The housing market took a blow in 2020, with the pandemic putting a brief pause on buying and selling. But this was quickly followed by a housing boom when markets reopened, lockdown restrictions were eased, and buyers were granted a cut to stamp duty rates.
But a year later, stamp duty is set to return to normal and activity has slowed since the post-lockdown flurry in summer 2020. So, does that mean we’ll see house prices dropping? Is there a UK house price crash on the horizon? We look into what’s happening with house prices and what’s on the horizon for the UK property market. As one of the leading online estate agents in the UK, we aim to sell your house for free, avoiding the costs associated with high street vendors. Read on below to see how the market is moving and whether now is the best time to look at property.
What Are the Current Average UK House Prices 2021?
Government data shows that, on average, house prices have increased 4.5% from May 2021 to June 2021. In the same period last year, the average house price increased only 1.4%.
There has been an annual price rise in the UK of 13.2%, with the average property valued at £265,668. The area with the strongest annual growth was in the North West of England, where prices increased by 18.6% to June 2021. The lowest growth was in London, where prices increased by 6.3% in the year to June 2021.
Buyer demand remained strong throughout the summer, with the usual slowdown caused by summer holiday activities averted with fewer people going abroad. There was a 56% increase in demand in August 2021 compared to August 2019, down just 17% from the post-lockdown activity in August 2020. Research from Nationwide has shown that house prices are currently 13% higher than at the beginning of the pandemic, with an average price of £248,857 compared to £244,229 last year.
The Impact of the Stamp Duty Holiday
The house price rise in August has been a shock to housing experts, as it was anticipated that the tapering of stamp duty relief in England in June this year would slow the market down. Since June 2020, most property buyers were given a tax break on their property with a suspension on stamp duty. This summer saw rates begin to return to normal and the stamp duty holiday will end completely by October. This is also when the furlough scheme is due to finish. It would be expected that both these factors would contribute to a decrease in housing market activity in the autumn and a decrease in UK property prices.
However, due to such increased demand throughout the stamp duty relief period, there is now a shortage of available properties. There is currently a 24% decrease in the supply of homes compared to average levels last year, with a third fewer new homes coming to the market in June this year. This shortage in supply with no reduction in demand is what unexpectedly drove up house prices in August. There has been no clear indication that supply will increase to meet demand, so it’s possible that this growth will continue.
Experts are conflicted about what all this means for house prices in autumn 2021. Some predict that due to the economic issues around stamp duty and furlough ending, we will see house prices fall to what they were before the pandemic began.

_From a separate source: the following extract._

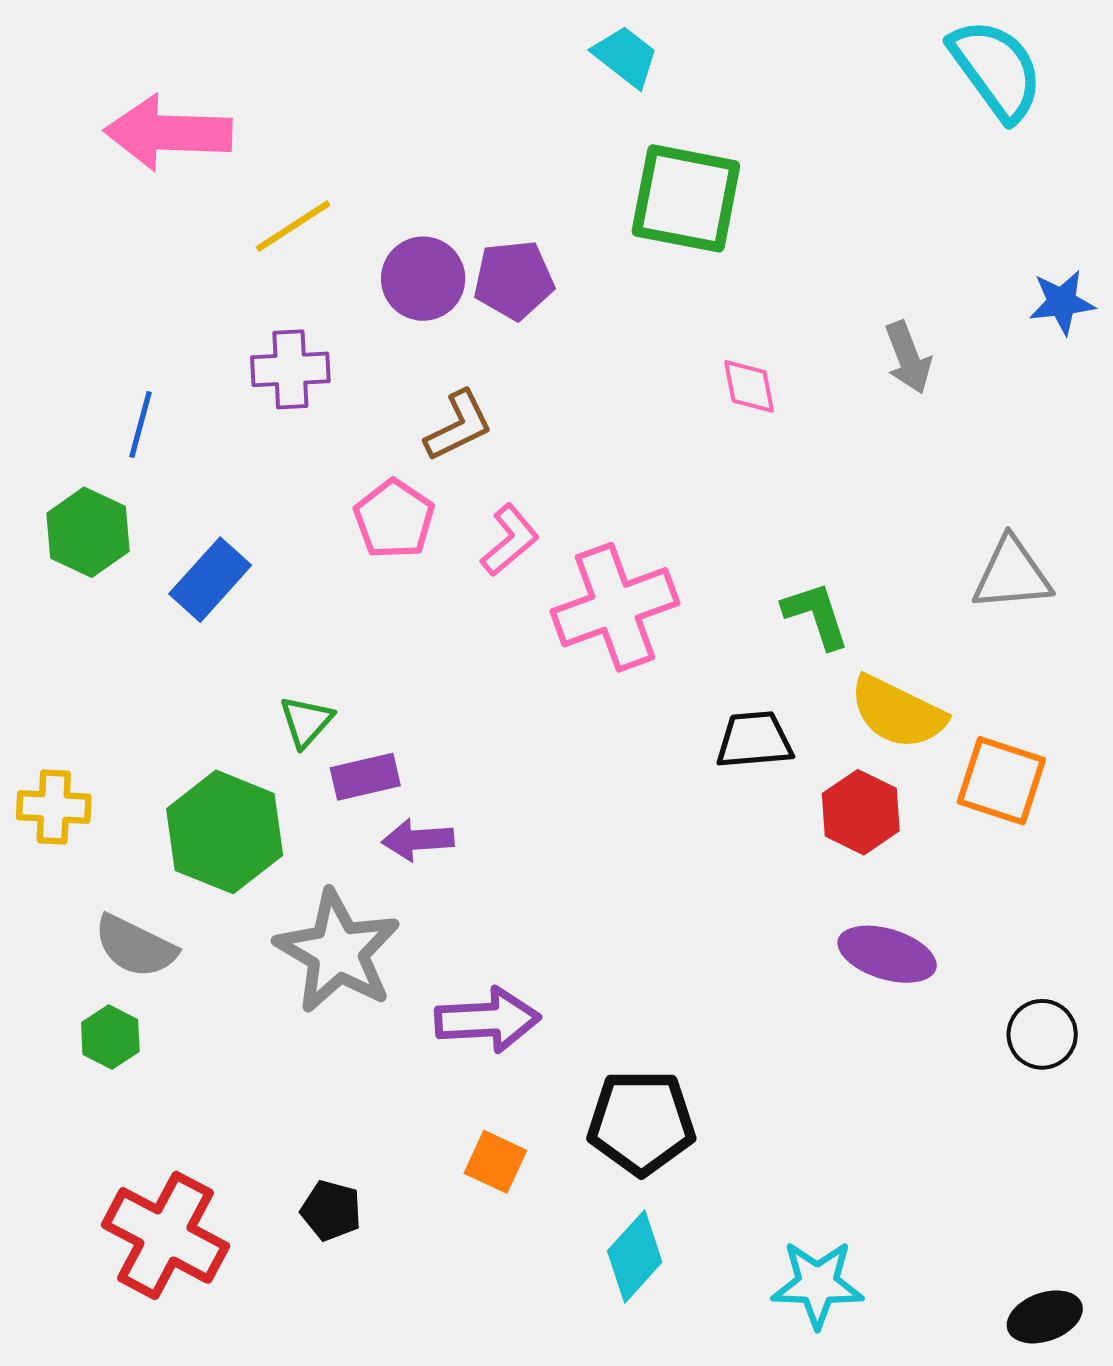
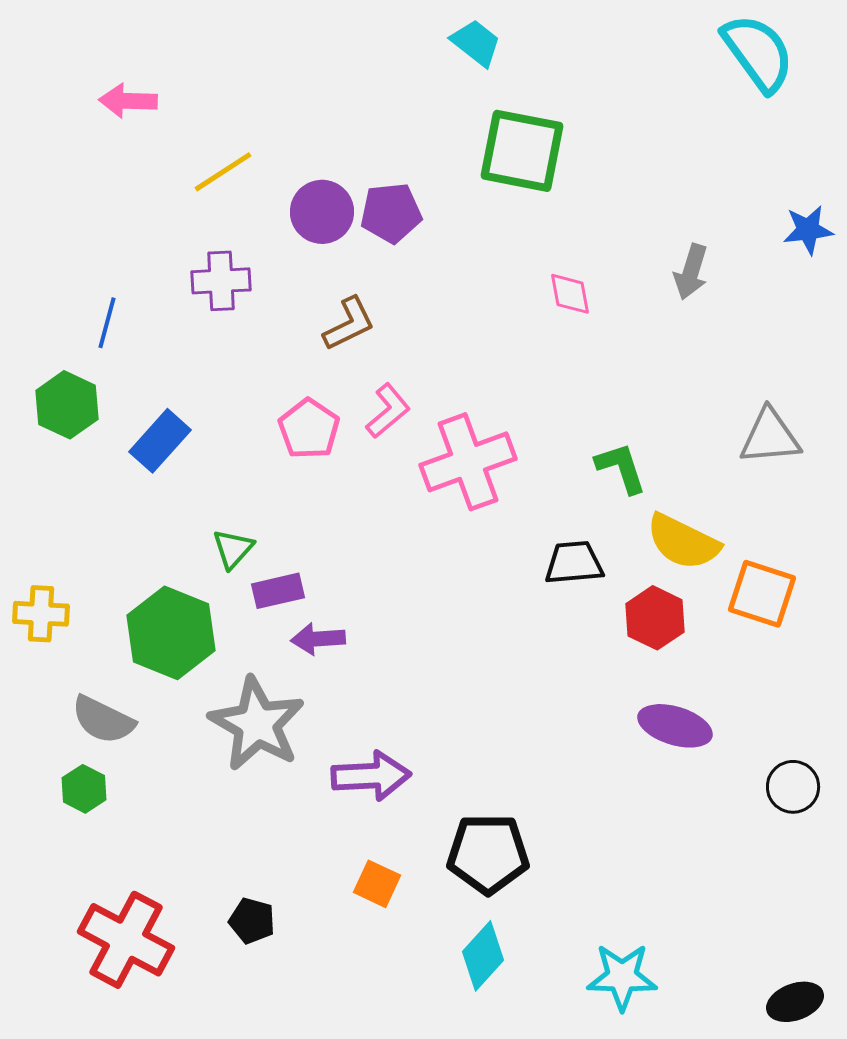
pink arrow: (168, 133) -> (128, 101), size x0.6
gray arrow: (908, 357) -> (691, 272), turned 38
pink pentagon: (394, 519) -> (309, 429), moved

Others forecast that growth will probably slow in the coming months but that doesn’t mean that there will be a house price crash and we won’t see a return to pre-pandemic prices.

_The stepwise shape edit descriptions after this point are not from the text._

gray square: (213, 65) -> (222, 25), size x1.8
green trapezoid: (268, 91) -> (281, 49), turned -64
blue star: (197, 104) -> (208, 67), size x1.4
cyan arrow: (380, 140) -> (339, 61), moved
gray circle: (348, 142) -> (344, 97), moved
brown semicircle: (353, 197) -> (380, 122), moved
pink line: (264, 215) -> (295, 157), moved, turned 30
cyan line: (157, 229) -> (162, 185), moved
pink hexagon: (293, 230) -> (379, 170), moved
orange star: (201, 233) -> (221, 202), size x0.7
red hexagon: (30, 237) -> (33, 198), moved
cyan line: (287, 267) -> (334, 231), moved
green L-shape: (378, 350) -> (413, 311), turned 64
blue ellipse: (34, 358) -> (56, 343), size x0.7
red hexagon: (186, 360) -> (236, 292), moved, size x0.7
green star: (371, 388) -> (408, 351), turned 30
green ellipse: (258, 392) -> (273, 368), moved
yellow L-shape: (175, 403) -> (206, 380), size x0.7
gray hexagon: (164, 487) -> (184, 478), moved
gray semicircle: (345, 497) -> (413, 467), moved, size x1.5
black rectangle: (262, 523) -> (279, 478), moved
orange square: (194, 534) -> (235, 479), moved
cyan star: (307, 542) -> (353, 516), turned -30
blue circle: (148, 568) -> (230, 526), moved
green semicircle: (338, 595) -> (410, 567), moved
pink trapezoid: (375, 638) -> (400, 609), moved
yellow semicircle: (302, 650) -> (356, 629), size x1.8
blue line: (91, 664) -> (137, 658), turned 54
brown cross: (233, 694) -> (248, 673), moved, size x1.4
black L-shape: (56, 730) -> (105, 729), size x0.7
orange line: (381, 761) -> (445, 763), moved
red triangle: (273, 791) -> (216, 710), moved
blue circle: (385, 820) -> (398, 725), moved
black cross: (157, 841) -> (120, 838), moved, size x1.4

The Changes in Housing Requirements
The requirements for buyers have dramatically changed as a consequence of the pandemic. With people spending more time inside and a rise in working from home, buyers are looking for homes with more space. This has seen an increase in demand for two-and three-bedroom homes and also properties that have outdoor space. Many people are also choosing to move out of cities into rural areas, where buyers will be likely to find more room for their money, both indoors and outdoors.
A survey by Royal London showed that 51% of those moving into a house were looking for more indoor space and 46% were looking for more outdoor space. 57% of movers in Belfast, 53% in Cardiff and 46% in London were looking to move to a more rural area. This increased demand for properties in rural areas has meant that prices have also increased.

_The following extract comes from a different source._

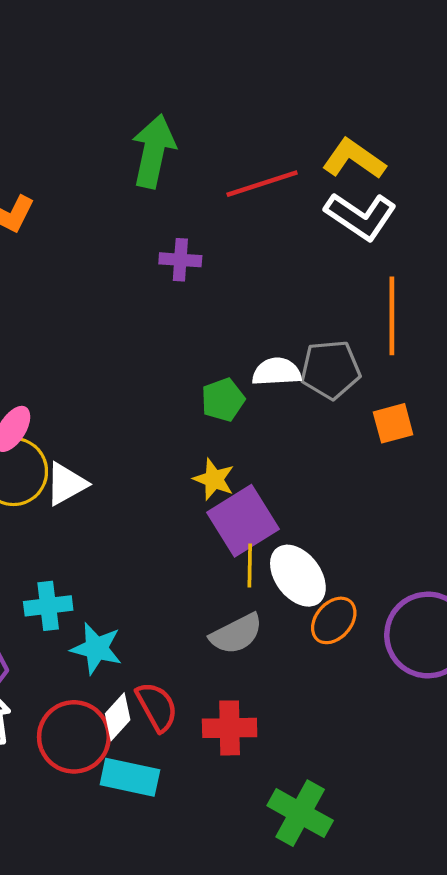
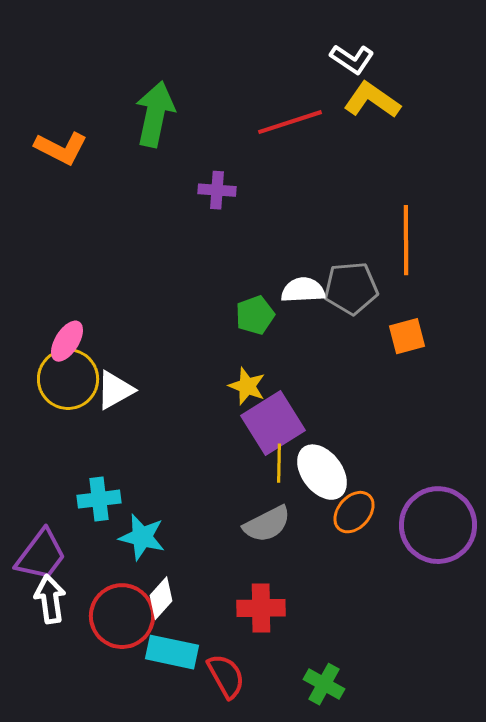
green arrow: (153, 151) -> (155, 114), moved
white L-shape: (361, 216) -> (352, 59), moved, size x0.7
red semicircle: (157, 707) -> (226, 676), moved
green cross: (300, 813) -> (324, 684), size x0.7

What’s Next for The UK Property Market?
Research has found that, in the long run, this growth will remain. The average UK house price is set to increase by 30% by 2031 and continue to increase through to 2040. The average cost of a home for first-time buyers is currently £248,496. In 2031 this is expected to rise to £323,718. In London, the current average house price is £465,549 and is expected to rise to £619,568 in the next 10 years.
However, forecasting the housing market is notoriously difficult. Some experts warn that just because we have not seen a downturn in prices throughout the pandemic, that does not mean we can be confident that prices will continue to rise. It’s possible that growth is being over-predicted and external factors such as a shock financial crisis will knock the economy, which will also affect house prices.